Estéreis e férteis: bem-aventuradas de Deus

Bem-aventuradas as estéreis e os ventres que não geraram, assim como as não estéreis e os ventres que geraram.


“Felizes as mulheres que nunca tiveram filhos, que nunca deram à luz e que nunca amamentaram!” (Lc 23:29‬).


Ao fazer meu devocional, abri a Bíblia em Lucas 23:14 e prossegui lendo até o versículo 31.


O versículo 29 me fez lembrar da fala de uma parente sobre a felicidade de não se terem filhos — como eu e outras mulheres presentes no momento da conversa — por causa da enormidade da preocupação, desgaste, sofrimentos, dores na alma, desassossego, e tantas outras situações que nunca mais permitem que mães vivam a vida livre dessas circunstâncias provenientes de ataques aos seus filhos.


As mães são felizes por serem mães, uma felicidade indizível, indescritível. As não-mães, que conhecem Jesus, aceitam e respeitam a vontade de Deus sobre suas vidas; as que não conhecem, lamentam a falta dessa felicidade — eu tenho as duas experiências. Graças a Deus, o Senhor me trouxe à primeira.


Na foto “O ventre da mulher estéril” consta o versículo que prova a soberania de Deus sobre a sua criação de modo que só acontece o que Deus sabe ser o melhor para suas criaturas mediante sua onisciência e presciência. Deus sabe de todas as coisas que nós não conhecemos e sequer imaginamos o porquê, mas ele nos priva de um mal que nos assolaria, porque quer o nosso bem para a sua glória.

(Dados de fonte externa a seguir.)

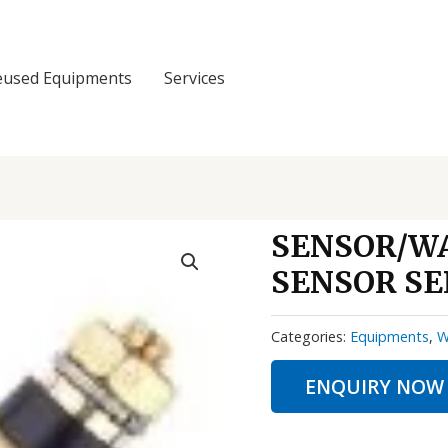
eused Equipments
Services
SENSOR/W
SENSOR SE
Categories:
Equipments
,
W
ENQUIRY NOW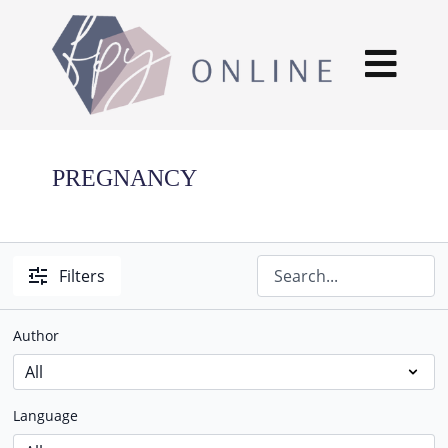
PREGNANCY
Filters
Author
Language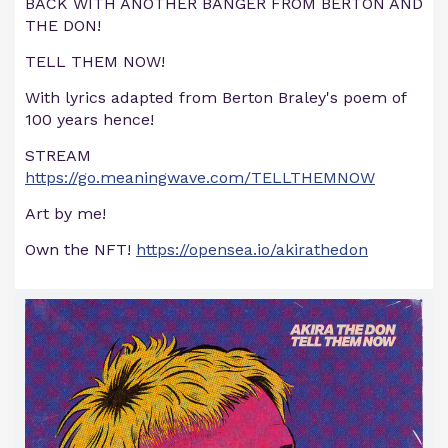
BACK WITH ANOTHER BANGER FROM BERTON AND
THE DON!
TELL THEM NOW!
With lyrics adapted from Berton Braley's poem of
100 years hence!
STREAM
https://go.meaningwave.com/TELLTHEMNOW
Art by me!
Own the NFT!
https://opensea.io/akirathedon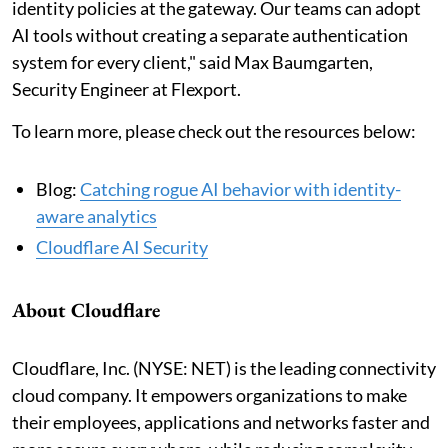
identity policies at the gateway. Our teams can adopt
AI tools without creating a separate authentication
system for every client," said Max Baumgarten,
Security Engineer at Flexport.
To learn more, please check out the resources below:
Blog:
Catching rogue AI behavior with identity-
aware analytics
Cloudflare AI Security
About Cloudflare
Cloudflare, Inc. (NYSE: NET) is the leading connectivity
cloud company. It empowers organizations to make
their employees, applications and networks faster and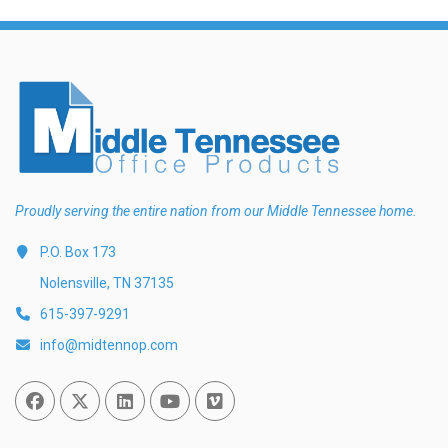
Proudly serving the entire nation from our Middle Tennessee home.
P.O. Box 173
Nolensville, TN 37135
615-397-9291
info@midtennop.com
Facebook
Twitter
Linked In
You Tube
Vimeo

Como “para a sua glória”? Pela oportunidade de cada mulher abençoada poder testemunhar do seu poder a todos de seu convívio através da permissão divina para a realização de uma bênção, seja a de realizar o sonho da maternidade ou de não o realizar.


Devido à desgraça universal que acomete todas as épocas, a esterelidade — algo desprezado pelo mundo bíblico nos tempos de Jesus (Mc 1:25) — pode ser considerada uma circunstância feliz visto que uma mãe que vê seu filho em sofrimento experimenta na própria pele um sofrimento pior; É nesse sentido que para uma mãe que ama o seu filho o pensamento natural é de que teria sido melhor se o filho não tivesse nascido, seria melhor se fosse estéril, de modo que não assistiria o sofrimento do filho.

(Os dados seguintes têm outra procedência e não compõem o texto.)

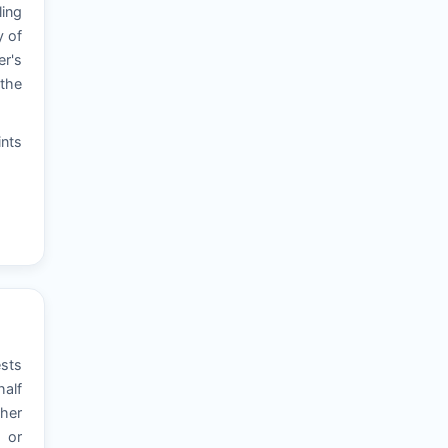
ling
y of
er's
 the
ints
ests
half
ther
, or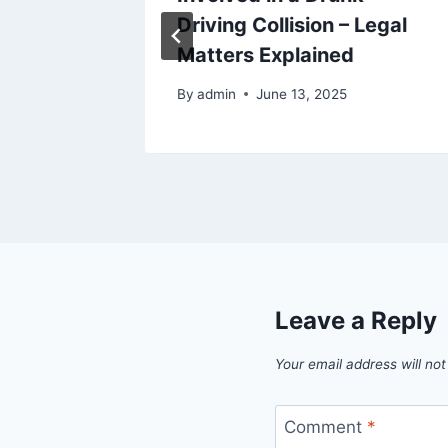
 and AC
Driving Collision – Legal
Matters Explained
By
admin
June 13, 2025
Leave a Reply
Your email address will not
Comment
*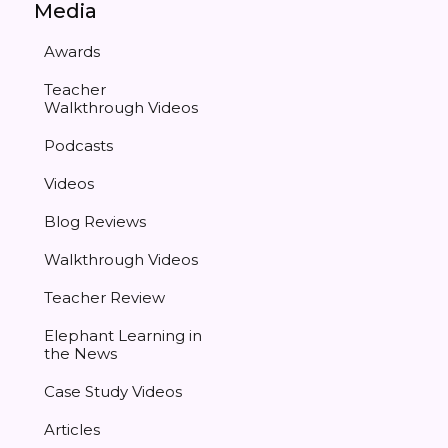
Media
Awards
Teacher
Walkthrough Videos
Podcasts
Videos
Blog Reviews
Walkthrough Videos
Teacher Review
Elephant Learning in
the News
Case Study Videos
Articles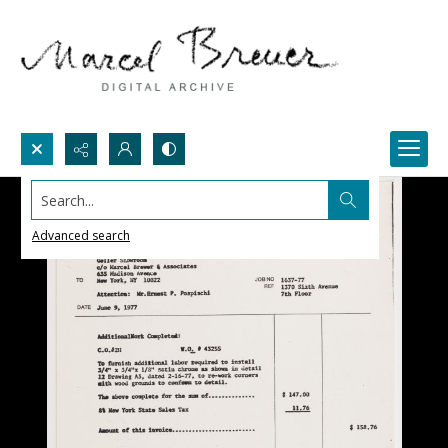
Search...
Advanced search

Jesus se coloca no lugar das mães sofredoras pelos males que acometem seus filhos amados. Assim, “felizes as estéreis” não é uma afronta às mulheres não estéreis, mas uma referência ao desejo de que as injustiças do mundo não existissem, de que a tendência do mundo se direcionasse a melhores condições de vida de modo que a paz pudesse predominar e perdurar.


E assim, os filhos que somos todos nós não sofreríamos as desgraças de um mundo mau desprovido da graça de Deus, mas viveríamos esperanças em detrimento da desesperança, coisas boas poderíamos esperar sem desesperar se toda a humanidade se submetesse às instruções de Deus, aos seus diversos conselhos existentes no Livro Sagrado, a Bíblia, que a grande maioria da humanidade despreza.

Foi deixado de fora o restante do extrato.